I have a bit of a different answer to this question.
I feel a lot of this is concerned with guilt and also fault. Gay men are in an almost impossible situation. We have had to worry about HIV for nearly 40 years now and the guilt that has come from that.
For me, I literally went through mental illness for nearly 20 years, convinced I had HIV. I was Obsessive Compulsive and literally ended up in hospital , thinking anyone I touched would get it. Needless to say my sex life was non existent. Do you know how much all that treatment and visits and doctors and cost to family and friends and myself both emotionally and , financially cost?. A fortune.
So why now? I think when you discuss getting the bug, it seems quite simple, but I imagine that for quite a few people it takes years to come to a decision to bareback, let alone with Poz guys.
We have been educated on Sex equals death since the very beginning and I am sorry I blame a lot of that and the subsequent Bareback,Brotherhood Poz on basically American Gay and HIV specialists. Why? Because in the US for at least 15 years, anything you did sexually could almost certainly lead to AIDS. I remember reading how you needed to be sure a guy was clean , before you rimmed a guy with plastic wrap. In Australia, where I was from, the doctors took a much more pragmatic approach, on how you got HIV and if it was low risk, they rarely discussed it.

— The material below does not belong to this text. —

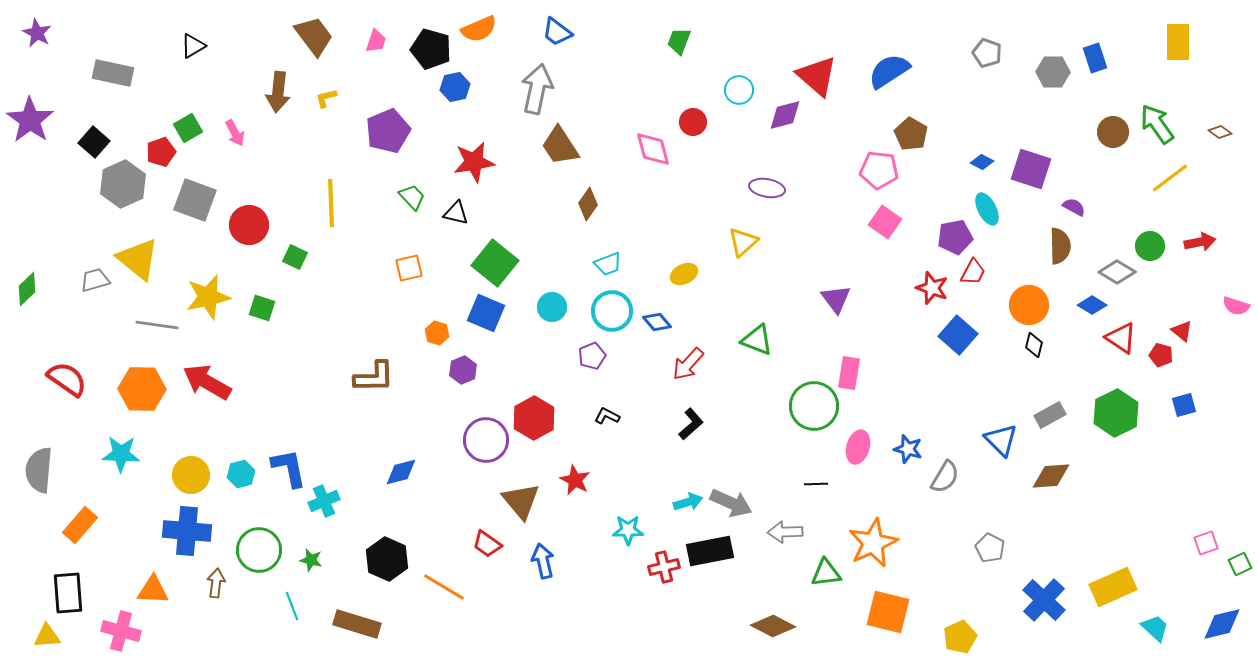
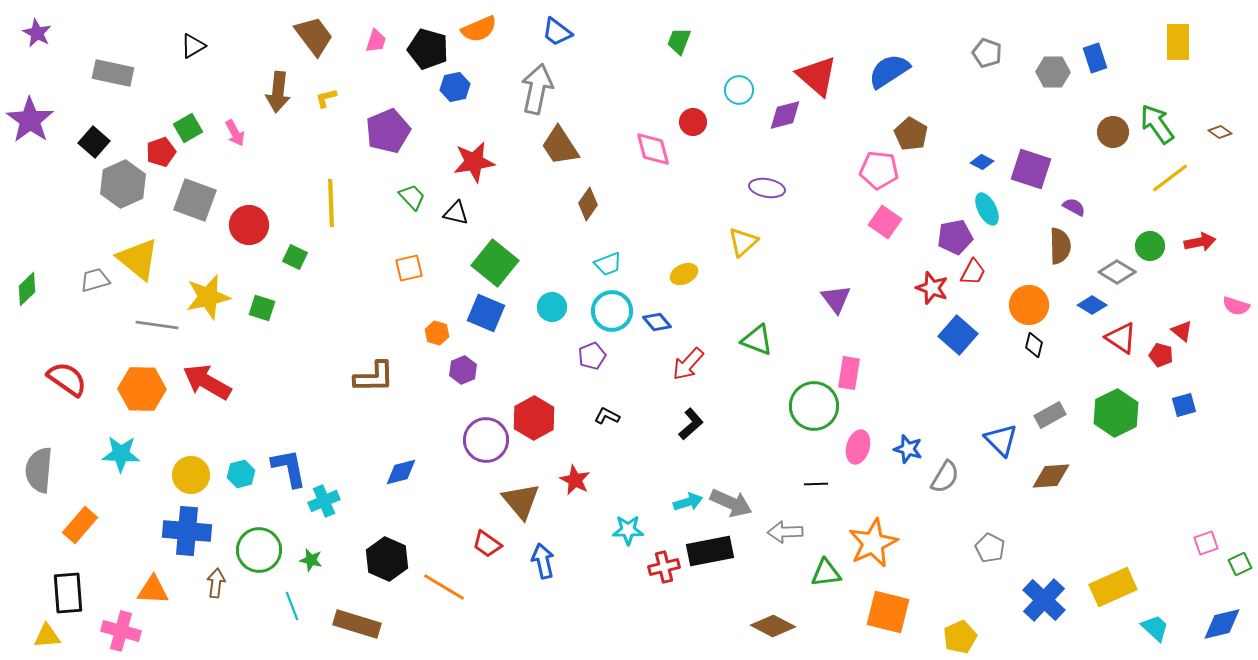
black pentagon at (431, 49): moved 3 px left
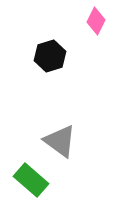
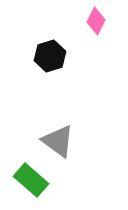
gray triangle: moved 2 px left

In America, it seemed everything was taken to an extreme and so in a way it was not a surprise , that an extreme response occurred , or that Barebacking really took off in the US originally. I could be wrong on all of this, however this is how it felt like for me watching outside.
So if you were to ask straight guys to be responsible for nearly 40 years, you would have had a cure and a vaccination on Day 7 of the crisis. Instead we have had to deal with an unending onslaught of negative press about sex. Then we suddenly have medication that slows down the process and other medication which can help stop it occurring. At the same time you have a generation that has grown up without the fear and basically becoming sluts in front of our eyes, when my generation lived in literal fear of death every day.
Now, another thing I would add is the US is in a very privileged position. PREP is not available to many other countries as it is to you and the cost is high to get it. So from where I sit you get cheap PREP, which many countries in the world does not have, how much is the cost being fronted by Insurance companies?
Sorry for the rambling reply. I suppose what I am trying to say is for many of us this is not a Cavalier, let's destroy our health and stuff the consequences, someone else will pay. It is trying to cope with real world dilemmas situations that are difficult to sort out and each person has to come up with their solution.
For me I have spent too long being told what is right and allowing my own life to suffer. I don't actually want to be Poz, but I love sex with poz guys, because there is a freedom with them that I will never have. I understand there is a risk and I hope to God I never become full blown poz, but it is risk I am unable to stop.